• **Problem requirements**
Among the lines of the listing below, retype exactly those from the one containing "continue to work across Outlook apps." through the one containing "Capacity for 12 people", both included. Do not include pictures.

• **Material provided**
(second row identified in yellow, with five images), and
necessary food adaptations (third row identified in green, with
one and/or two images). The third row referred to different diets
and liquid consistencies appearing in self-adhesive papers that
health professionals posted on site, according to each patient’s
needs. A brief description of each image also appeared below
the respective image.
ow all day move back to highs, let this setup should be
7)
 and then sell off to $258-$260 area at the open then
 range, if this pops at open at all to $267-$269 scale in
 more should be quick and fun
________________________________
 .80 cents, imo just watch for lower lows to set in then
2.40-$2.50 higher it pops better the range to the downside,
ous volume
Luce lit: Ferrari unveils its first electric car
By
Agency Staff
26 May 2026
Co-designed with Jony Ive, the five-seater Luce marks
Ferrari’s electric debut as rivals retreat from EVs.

---

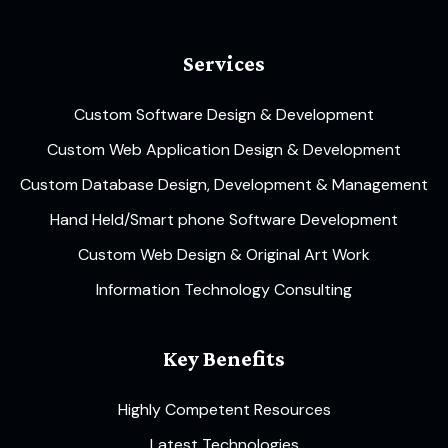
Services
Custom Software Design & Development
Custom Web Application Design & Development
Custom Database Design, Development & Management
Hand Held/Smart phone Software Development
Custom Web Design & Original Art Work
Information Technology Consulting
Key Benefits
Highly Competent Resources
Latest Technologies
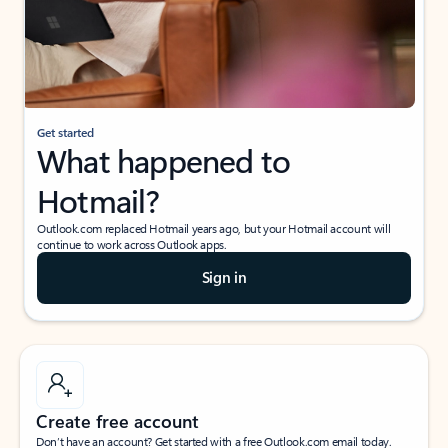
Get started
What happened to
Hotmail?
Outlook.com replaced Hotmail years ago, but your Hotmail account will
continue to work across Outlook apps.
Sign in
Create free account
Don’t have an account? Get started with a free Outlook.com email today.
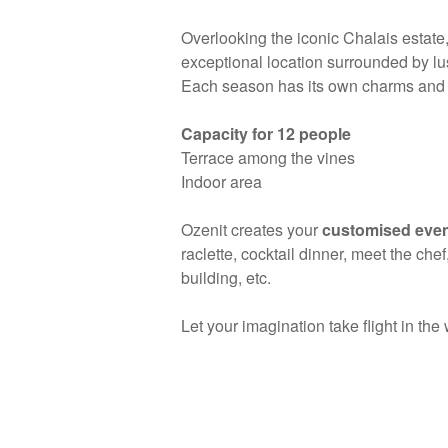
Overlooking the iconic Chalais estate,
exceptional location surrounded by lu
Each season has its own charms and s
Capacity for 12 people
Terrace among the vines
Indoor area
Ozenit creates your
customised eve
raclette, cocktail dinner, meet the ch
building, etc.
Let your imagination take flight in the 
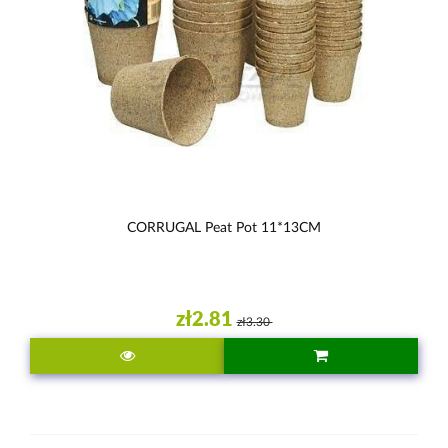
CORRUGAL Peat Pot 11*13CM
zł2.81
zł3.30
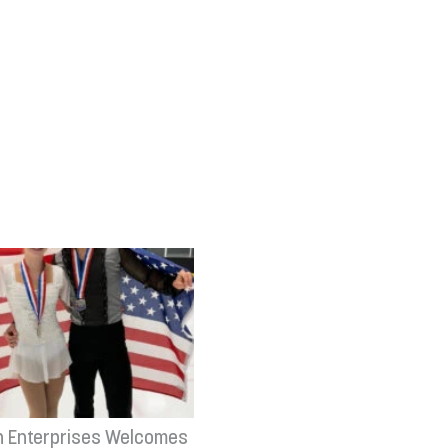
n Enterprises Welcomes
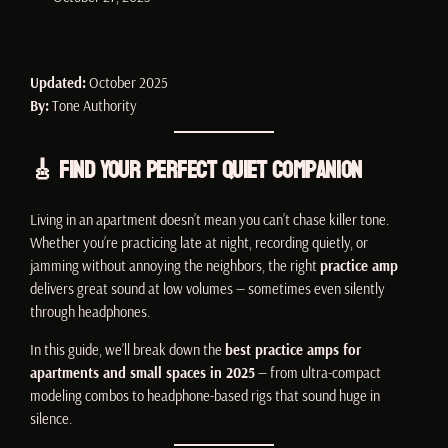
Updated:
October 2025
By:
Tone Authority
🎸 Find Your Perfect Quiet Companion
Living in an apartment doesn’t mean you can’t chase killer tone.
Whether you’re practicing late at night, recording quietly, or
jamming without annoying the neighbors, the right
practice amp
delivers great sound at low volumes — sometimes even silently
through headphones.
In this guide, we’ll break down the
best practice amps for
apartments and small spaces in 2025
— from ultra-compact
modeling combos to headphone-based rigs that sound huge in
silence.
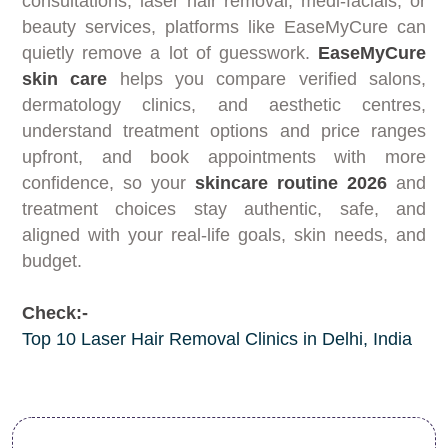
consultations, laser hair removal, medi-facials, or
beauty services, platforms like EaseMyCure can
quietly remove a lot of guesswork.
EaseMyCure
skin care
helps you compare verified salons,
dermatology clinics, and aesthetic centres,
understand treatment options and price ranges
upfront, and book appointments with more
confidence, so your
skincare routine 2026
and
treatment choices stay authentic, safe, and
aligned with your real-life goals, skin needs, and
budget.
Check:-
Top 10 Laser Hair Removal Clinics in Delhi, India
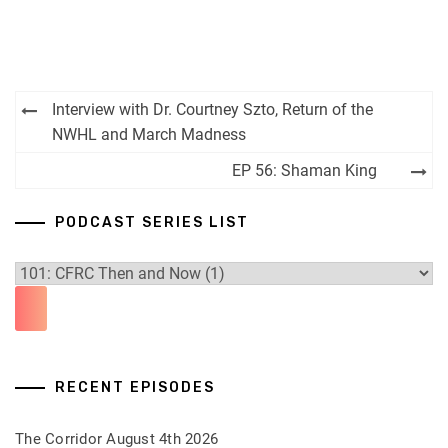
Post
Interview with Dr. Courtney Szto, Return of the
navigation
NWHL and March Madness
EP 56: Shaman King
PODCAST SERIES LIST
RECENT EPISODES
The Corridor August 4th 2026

• **Written answer**
continue to work across Outlook apps.
Sign in
Create free account
Don’t have an account? Get started with a free Outlook.com email today.
Overlooking the iconic Chalais estate,
exceptional location surrounded by lu
Each season has its own charms and s
Capacity for 12 people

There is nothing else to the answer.